A few months after I left, I took a coach to York to visit my girlfriend. Queueing in Victoria Coach Station, I found myself standing next to Kevin, who was still wearing his trench coat. “Hi, Kevin” I said, “How are you doing?” It was the first time in my life that anyone looked at me with real fear in their face. He turned and ran as fast as he could, straight out of the coach station.
I am never very comfortable in BMA House. I have been a BMA member since I qualified, all except for a year or two when I was the vice-chair of the Junior Hospital Doctors Association. That organisation had had a leading role in the junior doctors strike of 1975, but it was in decline by the time I became involved. I have often been tempted to quit the BMA, most recently in disgust at their half-hearted support for the junior doctors strike of 2016. I remain a BMA member because, for better or worse, it is the doctors’ trade union and I believe that people should belong to a union when they can.
Being out of step and supporting lost causes are intrinsic to my life stance, so I often took unpopular positions at BMA meetings.

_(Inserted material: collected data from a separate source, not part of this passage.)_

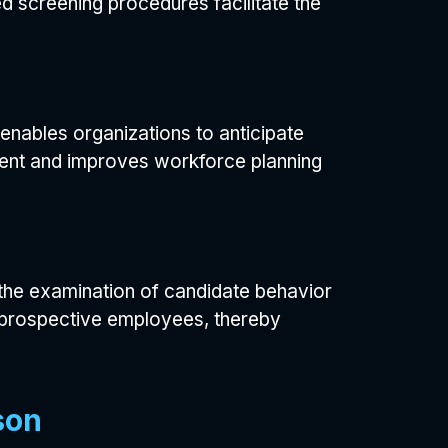
d screening procedures facilitate the
 enables organizations to anticipate
tment and improves workforce planning
h the examination of candidate behavior
th prospective employees, thereby
son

As the “Achieving a Balance” meeting was to be my last, several people came up to me at lunch time to wish me well or to say that they agreed with what I had said but would be voting against me. I worked my way around the room until I was standing next to Sara.
“You won’t remember me, but I used to be a porter at the Brook Hospital when you worked in A&E there. You recruited me to the WRP”. Sara confirmed that she could not remember me, but that she still believed that revolution was the only way forward. She remained a member of the WRP, or rather, one fragment of it, and she was now a member of the Central Committee. I rather unkindly said that, given what had happen to the Party, the Central Committee probably comprised most of the membership. She acknowledged that the Party had had some “political problems” lately. She asked me about myself.
“I’m a senior registrar in psychiatry in Oxford. I’ve just applied for a consultant post in the North East. What about you?”
“I’m a surgical registrar.”
“So when we knew each other, you were a porter and I was a casualty SHO. Since then, you’ve been to medical school and completed training as a psychiatrist, and I’ve gone up one grade?”
It was hard to know what to say, so there was an awkward moment.
“I don’t know,” she said, “I think someone’s got it in for me”.